Data in this exercise:
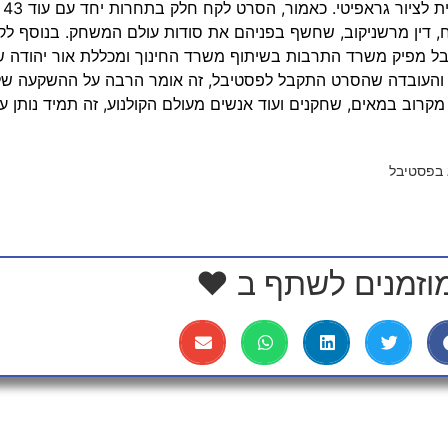
חב
דין מרשניקוב, שחשף בפניהם את סודות עולם המשחק. בנוסף לקח
טיבל מפיק משרד התרבות בשיתוף משרד החינוך ומכללת אור יהודה 
והעובדה שהסרט התקבל לפסטיבל, זה אומר הרבה על ההשקעה של 
קרוב במאים, שחקנים ועוד אנשים מעולם הקולנוע, זה תמיד נותן 
 בפסטיבל
וזמנים לשתף ב ❤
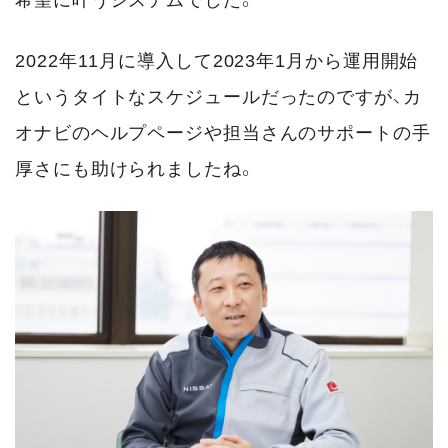
2022年11月に導入して2023年1月から運用開始
というタイトなスケジュールだったのですが、カ
オナビのヘルプページや担当さんのサポートの手
厚さにも助けられましたね。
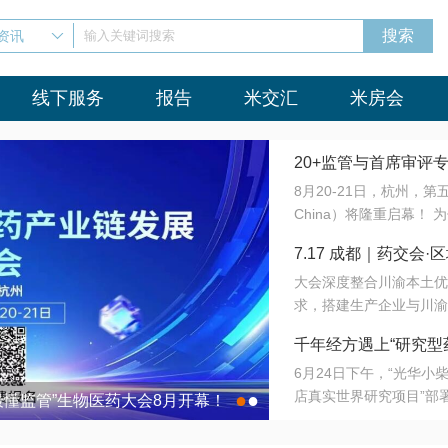
资讯
输入关键词搜索
线下服务
报告
米交汇
米房会
20+监管与首席审评
8月20-21日，杭州，
会8月开幕！
China）将隆重启幕！
与火”的淬炼—— 一端
7.17 成都｜药交
法正重新定义研发效率；
大会深度整合川渝本土优
难题，呼唤更成熟的产业
营
求，搭建生产企业与川渝
同与出海能力建设才是破
三终端渠道的精准高效对
来”为主题，内容全面扩
千年经方遇上“研究型
域增量份额夯实西南市场
算力突围；从中药创新、
6月24日下午，“光华
术攻坚，到CDMO的柔
目在北京同仁堂佛山
店真实世界研究项目”部
●
●
室”与“生产线”、“研发
最懂监管”生物医药大会8月开幕！
7.17 成都｜药交会·
这是继广州之后，该项目
本、临床在同一张桌子上
个OTC药品研究型药店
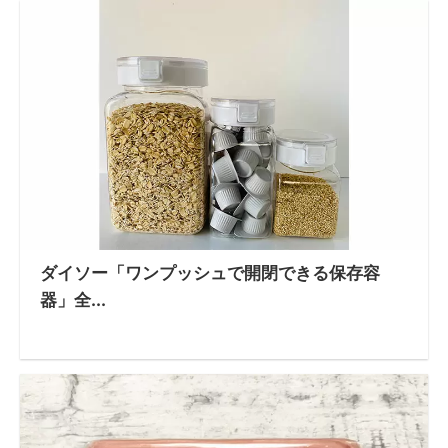
ダイソー「ワンプッシュで開閉できる保存容
器」全...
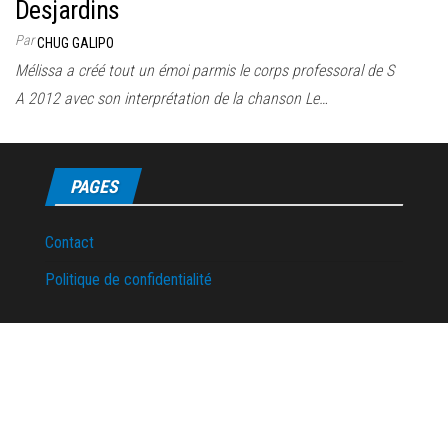
Desjardins
Par
CHUG GALIPO
Mélissa a créé tout un émoi parmis le corps professoral de S
A 2012 avec son interprétation de la chanson Le…
PAGES
Contact
Politique de confidentialité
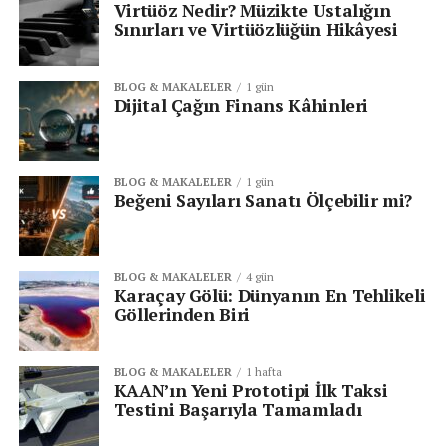
Virtüöz Nedir? Müzikte Ustalığın
Sınırları ve Virtüözlüğün Hikâyesi
BLOG & MAKALELER
1 gün
Dijital Çağın Finans Kâhinleri
BLOG & MAKALELER
1 gün
Beğeni Sayıları Sanatı Ölçebilir mi?
BLOG & MAKALELER
4 gün
Karaçay Gölü: Dünyanın En Tehlikeli
Göllerinden Biri
BLOG & MAKALELER
1 hafta
KAAN’ın Yeni Prototipi İlk Taksi
Testini Başarıyla Tamamladı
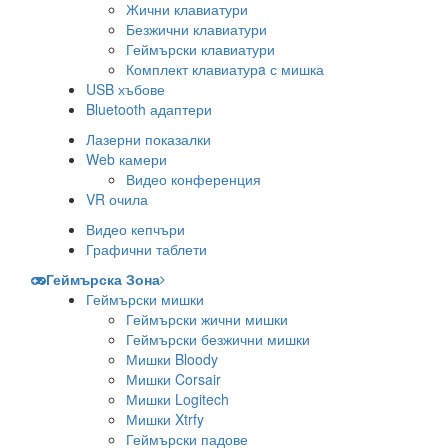
Жични клавиатури
Безжични клавиатури
Геймърски клавиатури
Комплект клавиатурa с мишка
USB хъбове
Bluetooth адаптери
Лазерни показалки
Web камери
Видео конференция
VR очила
Видео кепчъри
Графични таблети
Геймърска Зона
Геймърски мишки
Геймърски жични мишки
Геймърски безжични мишки
Мишки Bloody
Мишки Corsair
Мишки Logitech
Мишки Xtrfy
Геймърски падове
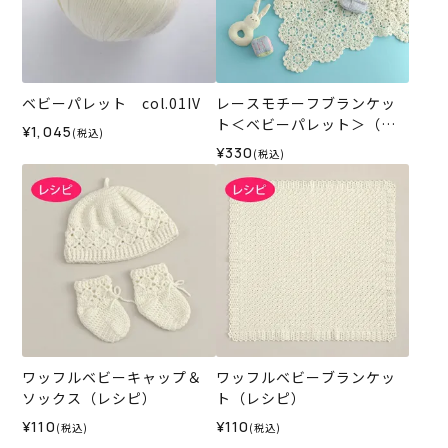
ベビーパレット col.01IV
レースモチーフブランケッ
ト＜ベビーパレット＞（レ
¥1,045
(税込)
シピ）
¥330
(税込)
ワッフルベビーキャップ＆
ワッフルベビーブランケッ
ソックス（レシピ）
ト（レシピ）
¥110
¥110
(税込)
(税込)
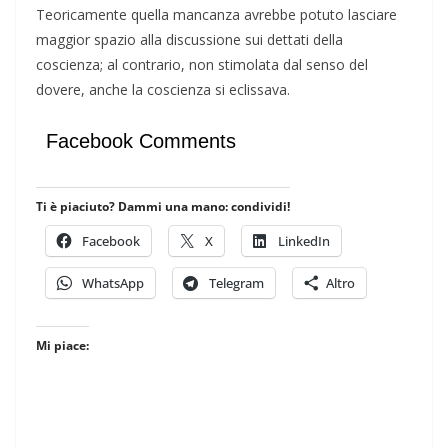
Teoricamente quella mancanza avrebbe potuto lasciare
maggior spazio alla discussione sui dettati della
coscienza; al contrario, non stimolata dal senso del
dovere, anche la coscienza si eclissava.
Facebook Comments
Ti è piaciuto? Dammi una mano: condividi!
Facebook
X
LinkedIn
WhatsApp
Telegram
Altro
Mi piace:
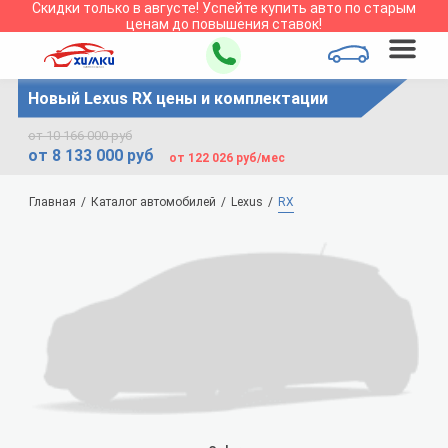
Скидки только в
августе
!
Успейте купить авто по старым
ценам до повышения ставок!
Новый Lexus RX цены и комплектации
от 10 166 000 руб
от 8 133 000 руб
от 122 026 руб/мес
Главная
Каталог автомобилей
Lexus
RX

Task to carry out: An answer that restates all the entries exactly and drops the images is what is needed.

Problem solution:
חב
דין מרשניקוב, שחשף בפניהם את סודות עולם המשחק. בנוסף לקח
טיבל מפיק משרד התרבות בשיתוף משרד החינוך ומכללת אור יהודה 
והעובדה שהסרט התקבל לפסטיבל, זה אומר הרבה על ההשקעה של 
קרוב במאים, שחקנים ועוד אנשים מעולם הקולנוע, זה תמיד נותן 
 בפסטיבל
וזמנים לשתף ב ❤
2022年11月に導入して2023年1月から運用開始
というタイトなスケジュールだったのですが、カ
オナビのヘルプページや担当さんのサポートの手
厚さにも助けられましたね。
资讯
输入关键词搜索
线下服务
报告
米交汇
米房会
20+监管与首席审评
8月20-21日，杭州，
会8月开幕！
China）将隆重启幕！
与火”的淬炼—— 一端
7.17 成都｜药交
法正重新定义研发效率；
大会深度整合川渝本土优
难题，呼唤更成熟的产业
营
求，搭建生产企业与川渝
同与出海能力建设才是破
三终端渠道的精准高效对
来”为主题，内容全面扩
千年经方遇上“研究型
域增量份额夯实西南市场
算力突围；从中药创新、
6月24日下午，“光华
术攻坚，到CDMO的柔
目在北京同仁堂佛山
店真实世界研究项目”部
●
●
室”与“生产线”、“研发
最懂监管”生物医药大会8月开幕！
7.17 成都｜药交会·
这是继广州之后，该项目
本、临床在同一张桌子上
个OTC药品研究型药店
ダイソー「ワンプッシュで開閉できる保存容
器」全...
Desjardins
Par
CHUG GALIPO
Mélissa a créé tout un émoi parmis le corps professoral de S
A 2012 avec son interprétation de la chanson Le…
PAGES
Contact
Politique de confidentialité
Virtüöz Nedir? Müzikte Ustalığın
Sınırları ve Virtüözlüğün Hikâyesi
BLOG & MAKALELER
1 gün
Dijital Çağın Finans Kâhinleri
BLOG & MAKALELER
1 gün
Beğeni Sayıları Sanatı Ölçebilir mi?
BLOG & MAKALELER
4 gün
Karaçay Gölü: Dünyanın En Tehlikeli
Göllerinden Biri
BLOG & MAKALELER
1 hafta
KAAN’ın Yeni Prototipi İlk Taksi
Testini Başarıyla Tamamladı
Жични клавиатури
Безжични клавиатури
Геймърски клавиатури
Комплект клавиатурa с мишка
USB хъбове
Bluetooth адаптери
Лазерни показалки
Web камери
Видео конференция
VR очила
Видео кепчъри
Графични таблети
Геймърска Зона
Геймърски мишки
Геймърски жични мишки
Геймърски безжични мишки
Мишки Bloody
Мишки Corsair
Мишки Logitech
Мишки Xtrfy
Геймърски падове
ベビーパレット col.01IV
レースモチーフブランケッ
ト＜ベビーパレット＞（レ
¥1,045
(税込)
シピ）
¥330
(税込)
ワッフルベビーキャップ＆
ワッフルベビーブランケッ
ソックス（レシピ）
ト（レシピ）
¥110
¥110
(税込)
(税込)
Teoricamente quella mancanza avrebbe potuto lasciare
maggior spazio alla discussione sui dettati della
coscienza; al contrario, non stimolata dal senso del
dovere, anche la coscienza si eclissava.
Facebook Comments
Ti è piaciuto? Dammi una mano: condividi!
Facebook
X
LinkedIn
WhatsApp
Telegram
Altro
Mi piace:
Скидки только в
августе
!
Успейте купить авто по старым
ценам до повышения ставок!
Новый Lexus RX цены и комплектации
от 10 166 000 руб
от 8 133 000 руб
от 122 026 руб/мес
Главная
Каталог автомобилей
Lexus
RX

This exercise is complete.